South Fork Wind Farm survey underway
Deepwater Wind is in the process of surveying its second project, a 15-turbine wind farm with a 90-megawatt capacity that can power 50,000 homes on Long Island. The South Fork Wind Farm project was approved by the Long Island Power Authority board in January to meet power demands in the Hamptons.
The survey of the wind farm, the nation’s second offshore wind farm, is currently underway and involves assessment of the project’s cable route and siting area, located 15 miles southeast of Block Island and 30 miles from Montauk Point in Rhode Island Sound between Block Island and Martha’s Vineyard. The developer has told The Block Island Times that the turbines will not be visible from Montauk, and barely discernible from Block Island.

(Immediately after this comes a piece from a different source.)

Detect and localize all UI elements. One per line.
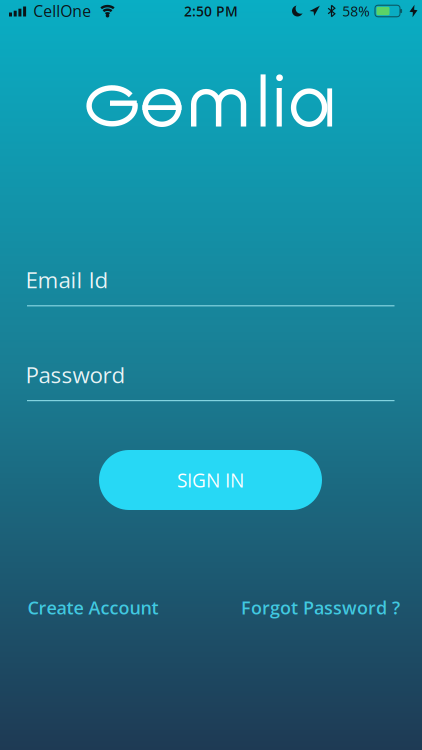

“Deepwater Wind will be conducting survey operations along the projected cable route and inside our North Lease Area in relation to the South Fork Wind Farm. These operations involve only the survey phase,” said Fisheries Liaison Elizabeth Marchetti in her daily email briefing. “When completed, the South Fork Wind Farm will consist of approximately 15 advanced offshore wind turbines able to generate 90 megawatts. Depending on the schedule for permitting, construction could start as early as 2019 and the wind farm could be operational as early as 2022.”
Deepwater Wind sited the wind farm within a 256-square mile parcel that the developer is leasing from the federal government, which has room for up to 200 wind turbines, The developer has said that it could install more than 100 wind turbines in that locale that could generate a gigawatt of energy to power about 750,000 homes.
The South Fork Wind Farm will be connected to a mainland substation in East Hampton by a 50-mile long undersea transmission cable that will be installed six feet beneath the seabed through federal waters around the southern coast of Block Island. In comparison, National Grid’s 20-mile long sea2shore marine cable connects Block Island to the mainland, while Deepwater Wind’s eight-mile long export cable links the Block Island Wind Farm to the island.
In order to conduct the survey, a vessel called the Fugro Enterprise arrived in New Bedford from the Gulf of Mexico before embarking to survey the siting and cable locations. It will be carting an assortment of equipment designed to take readings of the targeted areas, including side scan sonar, magnetometer and a PAM (passive acoustic monitoring) hydrophone to monitor for marine mammals and noise, to name a few.
In her report, Marchetti noted that, “All mariners transiting or fishing in the area of the survey area are requested to provide a wide berth to survey vessels, as they will be limited in their ability to maneuver and towing gear out to 300 meters behind the vessel. Vessels in the vicinity of the survey vessel should operate in a manner that will not endanger the vessel or associated equipment.”